By Deborah Spicer

It would be wrong to adjust the costs involved in a project for inflation if the costs were calculated some time previously.

This is the view of Venmyn mathematician Iaan Myburgh, who spoke at Venmyn and Pretoria University’s Compliance and Reporting in the Minerals Industry Course last month.

He noted that Statistics South Africa has indicated that the Consumer Price Index (CPI), calculated for an average basket of goods that the average South African is likely to use, increased by 80.9% between 2002 and 2012, translating into a 6.1% increase in CPI on an annualised basis.

However, if one looked at individual items that South Africans purchase, some of these items showed cost increases in excess of 80.9% over the period.

This included fuel, which increased by 239%, or from ZAR3.61/l to ZAR12.22/l, between 2002 and 2012, said Myburgh, quoting an insert in FinWeek.

A 2,5kg bag of maize meal also showed a price increase that outstripped the CPI, increasing by 213% over the period, while a 750g can of Ricoffy had a 191% increase in price, increasing from ZAR21.99 to ZAR63.99 over the period.
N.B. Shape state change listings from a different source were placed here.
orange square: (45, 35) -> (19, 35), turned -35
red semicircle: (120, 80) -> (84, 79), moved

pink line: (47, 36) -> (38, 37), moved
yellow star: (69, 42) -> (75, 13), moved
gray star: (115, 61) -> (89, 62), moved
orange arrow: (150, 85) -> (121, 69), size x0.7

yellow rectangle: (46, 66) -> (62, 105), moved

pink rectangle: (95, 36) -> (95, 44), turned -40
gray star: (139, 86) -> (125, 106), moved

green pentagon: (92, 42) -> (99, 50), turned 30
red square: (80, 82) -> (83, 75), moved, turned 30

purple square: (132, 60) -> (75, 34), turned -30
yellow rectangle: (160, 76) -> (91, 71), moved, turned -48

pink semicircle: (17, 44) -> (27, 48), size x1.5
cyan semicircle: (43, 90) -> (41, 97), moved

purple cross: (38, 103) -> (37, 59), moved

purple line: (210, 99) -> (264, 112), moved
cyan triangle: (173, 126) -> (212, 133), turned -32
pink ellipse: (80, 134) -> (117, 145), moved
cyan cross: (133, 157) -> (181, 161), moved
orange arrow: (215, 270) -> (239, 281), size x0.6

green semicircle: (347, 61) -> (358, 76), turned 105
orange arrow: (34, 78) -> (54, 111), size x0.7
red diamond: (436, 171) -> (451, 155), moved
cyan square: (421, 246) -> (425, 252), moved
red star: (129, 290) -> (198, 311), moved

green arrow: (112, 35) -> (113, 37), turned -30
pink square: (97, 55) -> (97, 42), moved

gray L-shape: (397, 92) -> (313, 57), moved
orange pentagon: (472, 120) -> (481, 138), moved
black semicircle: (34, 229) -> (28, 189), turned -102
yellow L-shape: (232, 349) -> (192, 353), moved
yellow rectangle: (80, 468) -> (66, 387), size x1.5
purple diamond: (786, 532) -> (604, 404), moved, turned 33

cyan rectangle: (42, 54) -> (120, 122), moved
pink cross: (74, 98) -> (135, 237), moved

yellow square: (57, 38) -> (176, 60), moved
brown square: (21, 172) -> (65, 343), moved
Myburgh noted that, in a similar way that the price of individual grocery items may have increased at a much higher rate than the CPI, so items that are in a “mining project basket” may have also demonstrated price increases well above inflation.

It is important to assess all the items that are necessary for a project and not to simply apply an unadjusted inflation figure to capital and operating costs which have been calculated at some time previously, he stressed.

Mining projects are typically assessed for viability in the scoping, prefeasibility and feasibility stages, and at each stage it is important to have a realistic assessment of the likely costs involved in that project to see whether an orebody can be profitably mined.

“If a nominal cash flow model is used to assess a project, an unreliable inflation figure will skew the results,” commented Myburgh.

He proposed assessing a project using a real cash flow model and to use Monte Carlo simulations to investigate the effects of inflation on the economics of the project.